Tichys Einblick
Ein Offenbarungseid nach dem anderen

Lauterbach in Bundespressekonferenz: Rechte von Genesenen spielen „gar keine Rolle“

In der Bundespressekonferenz werden RKI-Chef Wieler und Gesundheitsminister Lauterbach mit ihrer umstrittenen Verkürzung des Genesenenstatus konfrontiert. Anstatt Klarheit zu schaffen, redet der Minister sich weiter um Kopf und Kragen.

IMAGO / Chris Emil Janßen

„Herr Wieler hat nicht eigenmächtig gehandelt“, stellt Karl Lauterbach klar. Die beiden Herren informieren in der Bundespressekonferenz über die Corona-Lage: Doch eine Journalistin will über das sprechen, was jetzt schon einer der größten politischen Skandale des Jahres ist – die hochumstrittene Verkürzung des Genesenenstatus auf drei Monate über Nacht. Auf die Frage hin, ob das RKI eigenmächtig gehandelt habe, nimmt Lauterbach Dr. Wieler in Schutz. „Das Kommunikationsproblem lag darin, dass ich nicht informiert war. Das ist alles, was dazu zu sagen ist“, teilt der Minister knapp mit. Er sei schlicht in Unkenntnis darüber gewesen, dass die Änderung noch am Tage seiner Rede im Bundesrat in Kraft treten sollte.

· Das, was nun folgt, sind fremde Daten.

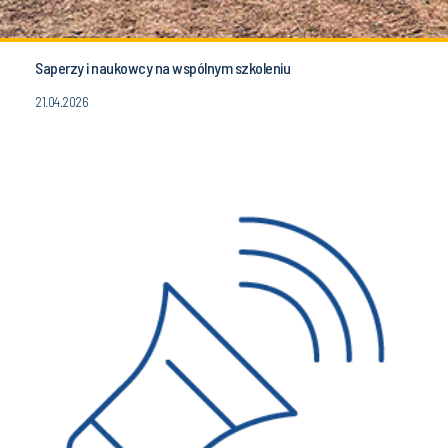
Saperzy i naukowcy na wspólnym szkoleniu
21.04.2026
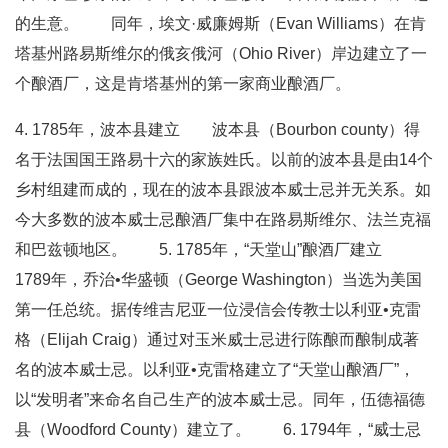
的生意。 同年，埃文·威廉姆斯（Evan Williams）在肯
塔基州路易斯维尔的俄亥俄河（Ohio River）岸边建立了一
个酿酒厂，这是肯塔基州的第一家商业酿酒厂。
4. 1785年，波本县建立 波本县（Bourbon county）得
名于法国国王路易十六的家族姓氏。以前的波本县是由14个
乡村组建而成的，现在的波本县跟波本威士忌并无关系。如
今大多数的波本威士忌酿酒厂集中在路易斯维尔、法兰克福
和巴兹顿地区。 5. 1785年，“天堂山”酿酒厂建立
1789年，乔治•华盛顿（George Washington）当选为美国
第一任总统。据传维吉尼亚一位浸信会传教士以利亚•克雷
格（Elijah Craig）通过对玉米威士忌进行陈酿而酿制成著
名的波本威士忌。以利亚•克雷格建立了“天堂山酿酒厂”，
以“发明者”来命名自己生产的波本威士忌。同年，伍德福德
县（Woodford County）建立了。 6. 1794年，“威士忌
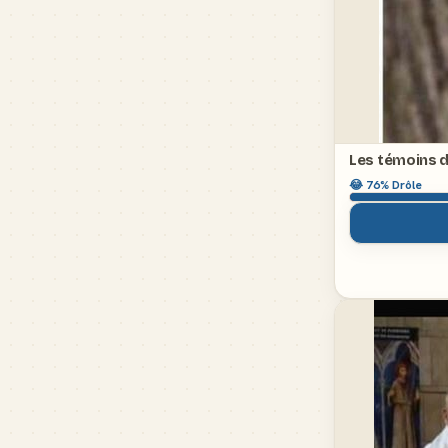
Les témoins 
😂
76
% Drôle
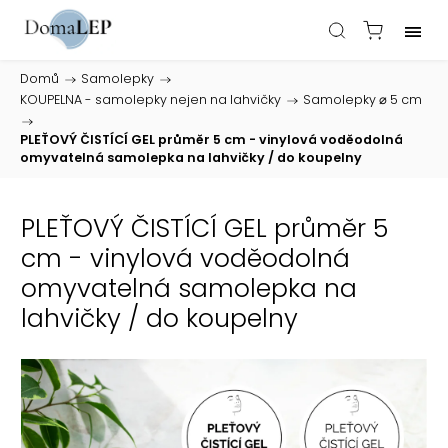
Domů
/
Samolepky
/
KOUPELNA - samolepky nejen na lahvičky
/
Samolepky ⌀ 5 cm
/
PLEŤOVÝ ČISTÍCÍ GEL průměr 5 cm - vinylová voděodolná
omyvatelná samolepka na lahvičky / do koupelny
PLEŤOVÝ ČISTÍCÍ GEL průměr 5
cm - vinylová voděodolná
omyvatelná samolepka na
lahvičky / do koupelny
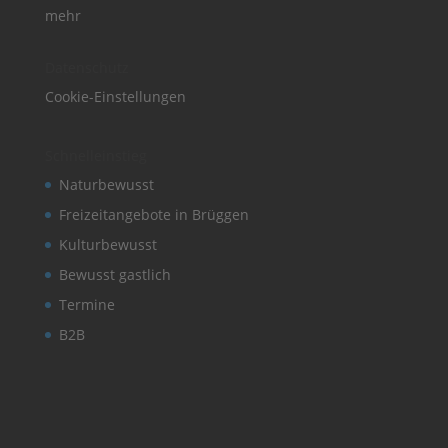
mehr
Datenschutz
Cookie-Einstellungen
Schnelleinstieg
Naturbewusst
Freizeitangebote in Brüggen
Kulturbewusst
Bewusst gastlich
Termine
B2B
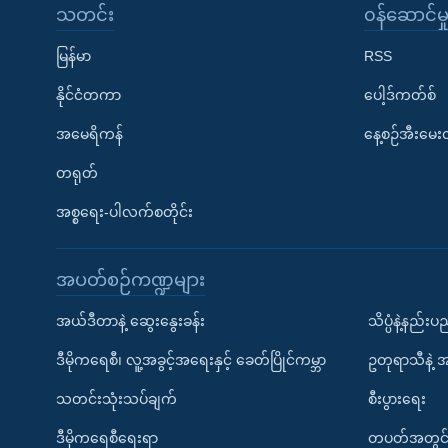
သတင်း
၀န်ဆောင်မှ
မြန်မာ
RSS
နိုင်ငံတကာ
ပေါ့ဒ်ကတ်စ်
အမေရိကန်
နေ့စဉ်အီးမေ
တရုတ်
အစ္စရေး-ပါလက်စတိုင်း
အပတ်စဉ်ကဏ္ဍများ
အယ်ဒီတာနဲ့ ဆွေးနွေးခန်း
သိပ္ပံနဲ့နည်း
ဒီမိုကရေစီ၊ လူ့အခွင့်အရေးနှင့် ခေတ်ပြိုင်ကမ္ဘာ
ဥတုရာသီနဲ့ 
သတင်းသုံးသပ်ချက်
စီးပွားရေး
ဒီမိုကရေစီရေးရာ
တပတ်အတွင်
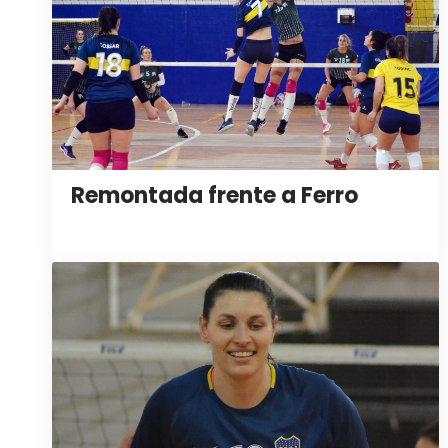
Remontada frente a Ferro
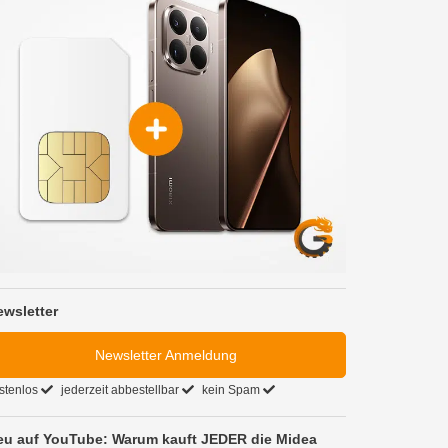
ewsletter
Newsletter Anmeldung
stenlos
jederzeit abbestellbar
kein Spam
eu auf YouTube: Warum kauft JEDER die Midea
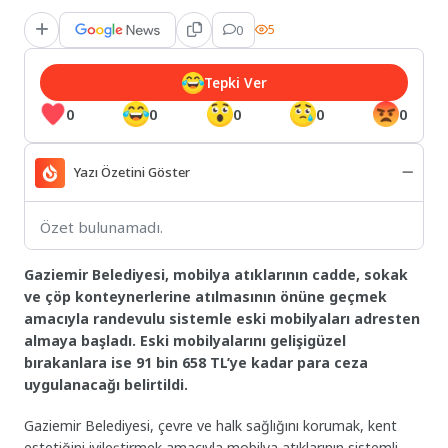
0
5
Tepki Ver
0
0
0
0
0
Yazı Özetini Göster
Özet bulunamadı.
Gaziemir Belediyesi, mobilya atıklarının cadde, sokak
ve çöp konteynerlerine atılmasının önüne geçmek
amacıyla randevulu sistemle eski mobilyaları adresten
almaya başladı. Eski mobilyalarını gelişigüzel
bırakanlara ise 91 bin 658 TL’ye kadar para ceza
uygulanacağı belirtildi.
Gaziemir Belediyesi, çevre ve halk sağlığını korumak, kent
estetiğini iyileştirmek amacıyla mobilya atıklarının sistemli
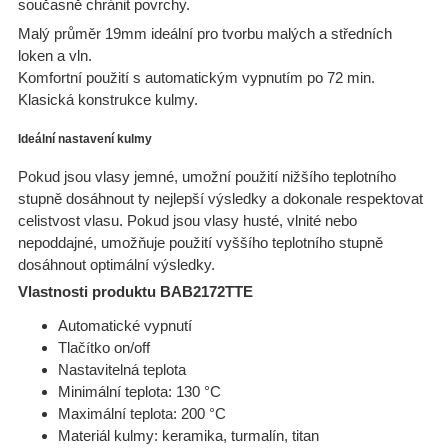
současně chránit povrchy.
Malý průměr 19mm ideální pro tvorbu malých a středních
loken a vln.
Komfortní použití s automatickým vypnutím po 72 min.
Klasická konstrukce kulmy.
Ideální nastavení kulmy
Pokud jsou vlasy jemné, umožní použití nižšího teplotního
stupně dosáhnout ty nejlepší výsledky a dokonale respektovat
celistvost vlasu. Pokud jsou vlasy husté, vlnité nebo
nepoddajné, umožňuje použití vyššího teplotního stupně
dosáhnout optimální výsledky.
Vlastnosti produktu BAB2172TTE
Automatické vypnutí
Tlačítko on/off
Nastavitelná teplota
Minimální teplota: 130 °C
Maximální teplota: 200 °C
Materiál kulmy: keramika, turmalín, titan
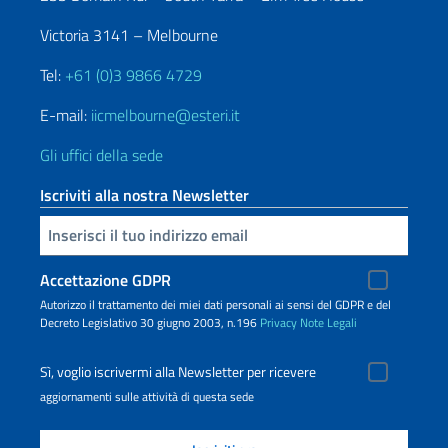
Victoria 3141 – Melbourne
Tel:
+61 (0)3 9866 4729
E-mail:
iicmelbourne@esteri.it
Gli uffici della sede
Iscriviti alla nostra Newsletter
Inserisci la tua email
Accettazione GDPR
Autorizzo il trattamento dei miei dati personali ai sensi del GDPR e del
Decreto Legislativo 30 giugno 2003, n.196
Privacy
Note Legali
Sì, voglio iscrivermi alla Newsletter per ricevere
aggiornamenti sulle attività di questa sede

Es ist das Eingeständnis, dass er sein Ministerium nicht angemessen führt. Selbstverständlich gehört es zu der Organisationsverantwortung eines Ministers, über Entscheidungen der nachgeordneten Behörden informiert zu sein. Lauterbach gesteht damit ein, dass er ein Talkshow-Held ist, der seinen Laden nicht im Griff hat. Die übliche Konsequenz wäre die sofortige Entlassung eines unverantwortlich handelnden, weil uninformierten Ministers. Doch in Berlin gelten längst die Paten-Regeln: Ein einmal errungener Sessel wird auch bei einem derart gravierenden Fehler nicht geräumt.

Keine Außenwahrnehmung

Einen „Sturm der Entrüstung“ über die Entscheidung will er nicht wahrgenommen haben. „Denn diejenigen, die genesen sind, sind sehr häufig auch bereits geimpft.“ Die Betroffenen der Genesenenstatus-Änderung charakterisiert Lauterbach stattdessen als kleine, skurrile Minderheit: „Nun lassen Sie uns gemeinsam mal darüber nachdenken, wie klein diese Gruppe ist“ – eine Gruppe, mit der er „jeden Tag Probleme“ habe. „Das sind zum Teil Leute, die sagen: Covid gibt es gar nicht.“ So charakterisiert Karl Lauterbach die Menschen, die aufgrund einer Genesung auf eine Impfung verzichten: als wirre Verschwörungstheoretiker. An die Journalistin gewandt schließt er die Beantwortung mit diesen entlarvenden Worten: Sie solle sich in Erinnerung rufen, wie klein diese Gruppe sei, belehrt er die Journalistin – deren Rechte würden doch eigentlich „gar keine Rolle“ spielen.

Mit anderen Worten: Rund ein Drittel der Bevölkerung ist nicht geimpft, und es werden wegen des Verfallsdatums älterer Impfungen täglich mehr oder, weil ihnen ihr Status wie im Fall der Johnson&Johnson-Impfung oder bei Genesenen einfach aberkannt wird. Es ist ein seltsames Staatsverständnis – während sonst jede Minderheit gepäppelt wird, spielt ein großer Teil der kritischen Bevölkerung „keine Rolle“.

Lauterbachs Ausführungen, wie es denn zum „Kommunikationsproblem“ rund um den Genesenenstatus kam, wirken unglaubwürdig genug: Redet wirklich niemand mit dem Minister über elementare Grundrechtsfragen? Andererseits: Wieso sollte jemand? Offenbar scheinen Lauterbach die Grundrechte von Genesenen ohnehin egal zu sein – sind sie für den SPD-Politiker ja ohnehin nur eine „kleine Gruppe“, deren Rechte „keine Rolle“ spielen.

Mit jedem Tag scheint Karl Lauterbach erneut beweisen zu wollen, wie ungeeignet er für das Amt des Bundesgesundheitsministers ist.